As for Benoit David, he’s fine; despite all the hoopla about Anderson getting booted for a tribute singer, I don’t think it ever occurred to me while listening that this was a stand-in. He doesn’t really sound like Jon, just a guy with a high voice. Unfortunately for him, he couldn’t quite hit Anderson’s vocal parts, and had troubles making it through the (fairly awful) 2011 tour, eventually missing some time with a respiratory illness. And you know what that means. So the search for a new lead singer was on, and the good news for Yes is that they finally got their Jon. That is, Jon Davison, who was the lead singer of Glass Hammer at the time, a band who’d been outdoing Yes for the last 15 years. Look, I feel bad for the Hammer, getting their singer snaked from them like that, but to be fair, he probably wouldn’t have gotten that job in the first place if he didn’t sound so eerily close to Jon Anderson.

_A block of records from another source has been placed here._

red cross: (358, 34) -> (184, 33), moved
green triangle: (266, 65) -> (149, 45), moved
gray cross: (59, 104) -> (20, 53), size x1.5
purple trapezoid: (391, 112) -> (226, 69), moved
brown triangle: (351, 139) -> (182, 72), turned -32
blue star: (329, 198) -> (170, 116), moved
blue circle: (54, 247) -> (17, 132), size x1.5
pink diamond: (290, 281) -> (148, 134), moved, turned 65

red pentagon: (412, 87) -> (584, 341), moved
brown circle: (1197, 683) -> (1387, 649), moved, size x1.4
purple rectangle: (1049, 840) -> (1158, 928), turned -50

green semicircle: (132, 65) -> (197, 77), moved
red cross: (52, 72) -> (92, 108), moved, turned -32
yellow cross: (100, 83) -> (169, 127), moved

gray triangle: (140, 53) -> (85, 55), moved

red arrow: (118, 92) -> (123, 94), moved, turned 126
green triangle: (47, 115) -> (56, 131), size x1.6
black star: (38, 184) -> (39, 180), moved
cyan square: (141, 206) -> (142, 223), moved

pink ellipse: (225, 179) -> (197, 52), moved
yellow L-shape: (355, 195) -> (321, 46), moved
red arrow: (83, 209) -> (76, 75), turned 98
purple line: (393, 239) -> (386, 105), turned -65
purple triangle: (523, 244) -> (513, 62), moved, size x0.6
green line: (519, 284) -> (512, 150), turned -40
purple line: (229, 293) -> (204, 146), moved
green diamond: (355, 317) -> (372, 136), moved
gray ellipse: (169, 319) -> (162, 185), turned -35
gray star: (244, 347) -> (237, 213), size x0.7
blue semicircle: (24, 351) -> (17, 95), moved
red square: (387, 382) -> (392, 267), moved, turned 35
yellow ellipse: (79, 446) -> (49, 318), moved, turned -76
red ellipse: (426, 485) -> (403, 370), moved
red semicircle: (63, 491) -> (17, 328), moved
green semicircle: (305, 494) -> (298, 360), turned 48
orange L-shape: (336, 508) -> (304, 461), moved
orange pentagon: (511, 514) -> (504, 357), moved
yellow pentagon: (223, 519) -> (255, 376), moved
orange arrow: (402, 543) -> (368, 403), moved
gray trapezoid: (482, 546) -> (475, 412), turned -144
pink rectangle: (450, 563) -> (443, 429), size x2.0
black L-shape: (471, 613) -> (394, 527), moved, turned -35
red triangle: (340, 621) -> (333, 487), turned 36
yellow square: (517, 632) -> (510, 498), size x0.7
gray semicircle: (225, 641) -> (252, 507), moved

Heaven and Earth was the band’s next album, and I for one was optimistic. Davison didn’t get to write a whole lot in Glass Hammer, but the stuff he did was good. Plus, with Fly From Here being their best effort in my entire lifespan I had to figure that maybe this would be alright…maybe even…good? My hopes were dashed pretty quickly, when Anil Prasad, a guy who I have a lot of respect for, got an advance copy of it and savaged the album in a way you rarely see these days – attacking not only the music itself, but also Yes for letting it come to this. Okay, so it’s awful, but now my curiosity is piqued…just how bad is it?
If you really want to know my thoughts, check out this review I did for the Quietus upon its release. Now that we’re almost two years on, it still baffles me – I’m used to the dinosaur-band-playing-at-half-speed thing by now, but these tempos are so slow, these songs so lifeless and dull, that there’s almost something surreal about them. It’s not unlistenable – the melodies still sound good and there are a lot of catchy bits. But I hear what Prasad was talking about; outside of the Roger Dean artwork, this is barely recognizable as Yes. In a way I’m almost mad at them for making such a bad album, because there have been so many great prog albums released in the last few years that would love to get half the attention that Heaven and Earth did. Are these really the guys that put out Fly From Here just three years ago?
Sadly, it would turn out to be Chris Squire’s final album, as the only man who played on every single Yes album passed away just last year. Believe it or not, Yes are going to play about 75 shows this year anyway. Look, I’m not one to tell a band they should break up. I hate when people do that, especially when you’re dealing with groups like this one, full of guys who have been professional musicians for four decades and probably don’t know how to do anything else. But, like…do you remember the moment you realized there are more bad Simpsons episodes than good ones? Yes have passed that point long ago, and quite frankly I have no idea what they have to offer anymore. Will Heaven and Earth go down as their last album, or does this lineup, featuring Billy Sherwood (of Open Your Eyes fame), NuJon, and a 200 year-old Steve Howe have anything in the tank? And if they do…well, wouldn’t you be the least bit curious?